## Goal of the exercise
Set down exactly the lines below between the line holding "dicembre 2020 (356, 688)" and the line holding "febbraio 2025 (355, 268)", inclusive; no other line belongs in the answer.
++++++++
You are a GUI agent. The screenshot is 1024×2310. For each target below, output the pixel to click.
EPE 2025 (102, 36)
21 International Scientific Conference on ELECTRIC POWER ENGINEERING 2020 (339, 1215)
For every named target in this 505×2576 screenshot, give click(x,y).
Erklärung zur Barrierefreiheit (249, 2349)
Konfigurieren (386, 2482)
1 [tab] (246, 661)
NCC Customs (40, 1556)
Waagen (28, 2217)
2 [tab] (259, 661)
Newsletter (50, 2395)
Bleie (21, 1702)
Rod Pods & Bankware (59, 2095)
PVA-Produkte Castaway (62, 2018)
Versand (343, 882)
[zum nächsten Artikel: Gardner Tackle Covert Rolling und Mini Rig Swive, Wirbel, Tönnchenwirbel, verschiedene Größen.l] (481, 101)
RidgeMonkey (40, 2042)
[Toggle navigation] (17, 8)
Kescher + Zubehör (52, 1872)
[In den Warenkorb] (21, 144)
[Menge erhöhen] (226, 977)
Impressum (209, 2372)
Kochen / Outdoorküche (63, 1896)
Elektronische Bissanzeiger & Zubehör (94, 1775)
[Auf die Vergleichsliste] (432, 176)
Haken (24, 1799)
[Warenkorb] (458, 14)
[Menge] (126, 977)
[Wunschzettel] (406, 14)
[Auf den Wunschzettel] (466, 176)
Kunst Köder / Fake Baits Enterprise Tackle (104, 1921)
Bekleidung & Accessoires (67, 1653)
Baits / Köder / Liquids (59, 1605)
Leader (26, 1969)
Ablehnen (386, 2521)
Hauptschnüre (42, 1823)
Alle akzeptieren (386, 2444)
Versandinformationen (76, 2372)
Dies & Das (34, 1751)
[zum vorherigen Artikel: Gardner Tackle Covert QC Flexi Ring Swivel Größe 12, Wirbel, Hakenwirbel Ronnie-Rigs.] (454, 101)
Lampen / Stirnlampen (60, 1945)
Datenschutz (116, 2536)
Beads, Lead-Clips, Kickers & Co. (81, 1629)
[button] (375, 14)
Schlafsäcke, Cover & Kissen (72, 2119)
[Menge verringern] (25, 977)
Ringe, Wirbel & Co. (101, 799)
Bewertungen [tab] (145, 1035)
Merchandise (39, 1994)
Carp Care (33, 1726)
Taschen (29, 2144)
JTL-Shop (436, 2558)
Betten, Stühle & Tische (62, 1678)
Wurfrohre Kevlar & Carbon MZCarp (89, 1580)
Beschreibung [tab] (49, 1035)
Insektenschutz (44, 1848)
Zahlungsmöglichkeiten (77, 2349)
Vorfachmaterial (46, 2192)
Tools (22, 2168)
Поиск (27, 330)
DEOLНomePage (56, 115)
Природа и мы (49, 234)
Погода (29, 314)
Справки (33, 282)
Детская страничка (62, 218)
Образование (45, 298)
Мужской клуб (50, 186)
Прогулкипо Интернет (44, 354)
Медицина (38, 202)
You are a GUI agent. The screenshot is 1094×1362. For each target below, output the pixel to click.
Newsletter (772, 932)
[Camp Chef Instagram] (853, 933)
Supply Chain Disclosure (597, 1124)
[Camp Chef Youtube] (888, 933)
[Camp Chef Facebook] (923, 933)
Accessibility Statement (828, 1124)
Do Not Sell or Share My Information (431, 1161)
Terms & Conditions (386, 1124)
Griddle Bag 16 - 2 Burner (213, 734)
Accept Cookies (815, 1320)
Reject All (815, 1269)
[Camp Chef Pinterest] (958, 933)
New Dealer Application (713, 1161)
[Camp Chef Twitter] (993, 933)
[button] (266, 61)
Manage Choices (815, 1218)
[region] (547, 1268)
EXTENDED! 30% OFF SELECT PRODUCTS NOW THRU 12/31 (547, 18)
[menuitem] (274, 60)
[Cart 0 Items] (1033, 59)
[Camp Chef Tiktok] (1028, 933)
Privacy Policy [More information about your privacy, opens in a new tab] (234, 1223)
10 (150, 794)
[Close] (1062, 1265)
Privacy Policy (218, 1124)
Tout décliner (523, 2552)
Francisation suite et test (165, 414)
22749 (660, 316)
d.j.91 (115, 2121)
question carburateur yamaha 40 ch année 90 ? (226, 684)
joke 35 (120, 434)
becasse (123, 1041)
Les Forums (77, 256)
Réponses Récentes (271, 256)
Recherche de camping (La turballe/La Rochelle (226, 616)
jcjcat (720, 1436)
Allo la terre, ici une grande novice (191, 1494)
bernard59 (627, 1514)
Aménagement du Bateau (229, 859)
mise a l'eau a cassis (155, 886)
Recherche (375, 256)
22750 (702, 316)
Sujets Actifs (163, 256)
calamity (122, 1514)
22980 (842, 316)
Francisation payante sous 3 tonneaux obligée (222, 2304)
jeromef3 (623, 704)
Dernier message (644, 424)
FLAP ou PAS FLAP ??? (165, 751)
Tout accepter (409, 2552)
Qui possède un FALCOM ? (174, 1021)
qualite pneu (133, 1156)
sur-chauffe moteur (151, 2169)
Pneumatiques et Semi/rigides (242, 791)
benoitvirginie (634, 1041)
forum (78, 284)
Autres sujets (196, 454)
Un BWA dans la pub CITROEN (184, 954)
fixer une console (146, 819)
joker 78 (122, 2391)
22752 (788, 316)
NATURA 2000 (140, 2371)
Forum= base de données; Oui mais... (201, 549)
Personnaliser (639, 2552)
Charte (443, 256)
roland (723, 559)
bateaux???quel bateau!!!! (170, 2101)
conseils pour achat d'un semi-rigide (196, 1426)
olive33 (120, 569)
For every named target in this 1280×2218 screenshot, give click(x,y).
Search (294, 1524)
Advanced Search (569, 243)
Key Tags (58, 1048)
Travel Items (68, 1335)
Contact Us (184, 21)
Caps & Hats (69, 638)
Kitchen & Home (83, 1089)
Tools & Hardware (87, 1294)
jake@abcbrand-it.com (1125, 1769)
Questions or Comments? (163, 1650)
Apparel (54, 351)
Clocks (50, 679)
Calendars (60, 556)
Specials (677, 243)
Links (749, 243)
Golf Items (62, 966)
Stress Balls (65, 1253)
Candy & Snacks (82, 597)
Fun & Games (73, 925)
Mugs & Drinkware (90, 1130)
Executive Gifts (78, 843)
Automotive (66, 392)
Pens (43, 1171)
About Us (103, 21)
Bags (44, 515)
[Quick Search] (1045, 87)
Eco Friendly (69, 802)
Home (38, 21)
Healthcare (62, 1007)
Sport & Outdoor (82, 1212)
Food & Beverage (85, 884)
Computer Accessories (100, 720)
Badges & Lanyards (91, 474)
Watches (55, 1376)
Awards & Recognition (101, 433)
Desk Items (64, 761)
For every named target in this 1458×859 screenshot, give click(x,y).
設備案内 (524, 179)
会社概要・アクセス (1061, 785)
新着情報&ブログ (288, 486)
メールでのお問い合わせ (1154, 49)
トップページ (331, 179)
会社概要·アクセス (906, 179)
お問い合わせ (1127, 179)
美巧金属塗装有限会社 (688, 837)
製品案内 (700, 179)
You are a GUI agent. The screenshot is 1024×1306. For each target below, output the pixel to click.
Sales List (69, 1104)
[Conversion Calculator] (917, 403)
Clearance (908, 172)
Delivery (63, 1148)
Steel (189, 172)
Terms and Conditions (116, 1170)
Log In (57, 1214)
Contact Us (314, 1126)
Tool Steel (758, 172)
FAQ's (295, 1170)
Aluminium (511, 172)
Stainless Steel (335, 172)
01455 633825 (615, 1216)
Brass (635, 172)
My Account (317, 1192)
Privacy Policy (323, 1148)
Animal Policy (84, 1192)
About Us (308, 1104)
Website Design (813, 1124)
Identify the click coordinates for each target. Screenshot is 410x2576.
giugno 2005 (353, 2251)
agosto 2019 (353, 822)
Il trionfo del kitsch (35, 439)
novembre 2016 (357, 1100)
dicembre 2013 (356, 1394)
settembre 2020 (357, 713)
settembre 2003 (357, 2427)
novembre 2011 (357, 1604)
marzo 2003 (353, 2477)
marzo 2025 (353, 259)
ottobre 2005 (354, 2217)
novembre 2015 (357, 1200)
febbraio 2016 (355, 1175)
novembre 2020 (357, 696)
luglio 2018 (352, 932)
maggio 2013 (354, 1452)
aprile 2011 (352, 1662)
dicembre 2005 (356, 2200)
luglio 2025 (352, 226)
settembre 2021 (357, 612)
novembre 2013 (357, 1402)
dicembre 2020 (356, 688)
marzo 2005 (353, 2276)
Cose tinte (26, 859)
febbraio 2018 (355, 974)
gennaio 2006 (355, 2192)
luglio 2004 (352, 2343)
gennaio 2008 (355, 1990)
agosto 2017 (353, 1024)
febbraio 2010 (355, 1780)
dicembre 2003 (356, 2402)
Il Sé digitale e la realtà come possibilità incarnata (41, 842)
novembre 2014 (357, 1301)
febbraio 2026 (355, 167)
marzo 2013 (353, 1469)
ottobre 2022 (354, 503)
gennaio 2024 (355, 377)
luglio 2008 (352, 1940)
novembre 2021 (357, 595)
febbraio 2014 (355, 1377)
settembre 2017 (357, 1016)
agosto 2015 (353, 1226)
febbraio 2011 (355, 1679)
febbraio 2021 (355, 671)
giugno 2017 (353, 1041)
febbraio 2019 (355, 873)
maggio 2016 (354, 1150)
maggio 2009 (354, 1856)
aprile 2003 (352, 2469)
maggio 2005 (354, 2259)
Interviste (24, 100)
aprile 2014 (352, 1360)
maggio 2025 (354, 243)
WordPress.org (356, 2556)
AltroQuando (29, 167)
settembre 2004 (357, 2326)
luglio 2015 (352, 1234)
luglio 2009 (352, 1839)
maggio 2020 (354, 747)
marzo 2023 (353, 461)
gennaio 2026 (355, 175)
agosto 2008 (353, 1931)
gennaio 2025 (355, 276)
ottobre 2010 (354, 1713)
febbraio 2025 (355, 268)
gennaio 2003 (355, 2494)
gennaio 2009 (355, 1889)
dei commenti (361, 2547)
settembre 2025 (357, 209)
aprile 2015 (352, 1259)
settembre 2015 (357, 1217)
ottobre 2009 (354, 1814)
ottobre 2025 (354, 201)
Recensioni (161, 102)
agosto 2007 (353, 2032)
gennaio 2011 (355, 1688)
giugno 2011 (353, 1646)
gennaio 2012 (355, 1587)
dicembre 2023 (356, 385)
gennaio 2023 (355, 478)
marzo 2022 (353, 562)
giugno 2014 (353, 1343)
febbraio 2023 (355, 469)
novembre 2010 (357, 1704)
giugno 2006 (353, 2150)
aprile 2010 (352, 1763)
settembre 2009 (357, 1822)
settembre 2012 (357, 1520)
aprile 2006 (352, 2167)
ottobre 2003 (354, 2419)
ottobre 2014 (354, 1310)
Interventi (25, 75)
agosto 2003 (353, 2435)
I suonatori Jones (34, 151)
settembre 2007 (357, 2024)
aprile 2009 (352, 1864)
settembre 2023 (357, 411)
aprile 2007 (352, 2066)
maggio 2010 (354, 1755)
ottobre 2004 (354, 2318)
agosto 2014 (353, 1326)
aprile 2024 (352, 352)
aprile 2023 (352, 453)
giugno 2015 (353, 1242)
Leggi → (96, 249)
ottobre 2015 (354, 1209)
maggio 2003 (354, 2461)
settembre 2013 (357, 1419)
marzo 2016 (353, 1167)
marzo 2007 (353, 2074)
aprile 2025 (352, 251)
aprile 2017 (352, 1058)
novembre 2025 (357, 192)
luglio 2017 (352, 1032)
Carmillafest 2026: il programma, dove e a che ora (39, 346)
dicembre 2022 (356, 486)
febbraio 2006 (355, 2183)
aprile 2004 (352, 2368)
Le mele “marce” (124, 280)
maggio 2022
++++++++
## Reply
dicembre 2020 (356, 688)
marzo 2005 (353, 2276)
Cose tinte (26, 859)
febbraio 2018 (355, 974)
gennaio 2006 (355, 2192)
luglio 2004 (352, 2343)
gennaio 2008 (355, 1990)
agosto 2017 (353, 1024)
febbraio 2010 (355, 1780)
dicembre 2003 (356, 2402)
Il Sé digitale e la realtà come possibilità incarnata (41, 842)
novembre 2014 (357, 1301)
febbraio 2026 (355, 167)
marzo 2013 (353, 1469)
ottobre 2022 (354, 503)
gennaio 2024 (355, 377)
luglio 2008 (352, 1940)
novembre 2021 (357, 595)
febbraio 2014 (355, 1377)
settembre 2017 (357, 1016)
agosto 2015 (353, 1226)
febbraio 2011 (355, 1679)
febbraio 2021 (355, 671)
giugno 2017 (353, 1041)
febbraio 2019 (355, 873)
maggio 2016 (354, 1150)
maggio 2009 (354, 1856)
aprile 2003 (352, 2469)
maggio 2005 (354, 2259)
Interviste (24, 100)
aprile 2014 (352, 1360)
maggio 2025 (354, 243)
WordPress.org (356, 2556)
AltroQuando (29, 167)
settembre 2004 (357, 2326)
luglio 2015 (352, 1234)
luglio 2009 (352, 1839)
maggio 2020 (354, 747)
marzo 2023 (353, 461)
gennaio 2026 (355, 175)
agosto 2008 (353, 1931)
gennaio 2025 (355, 276)
ottobre 2010 (354, 1713)
febbraio 2025 (355, 268)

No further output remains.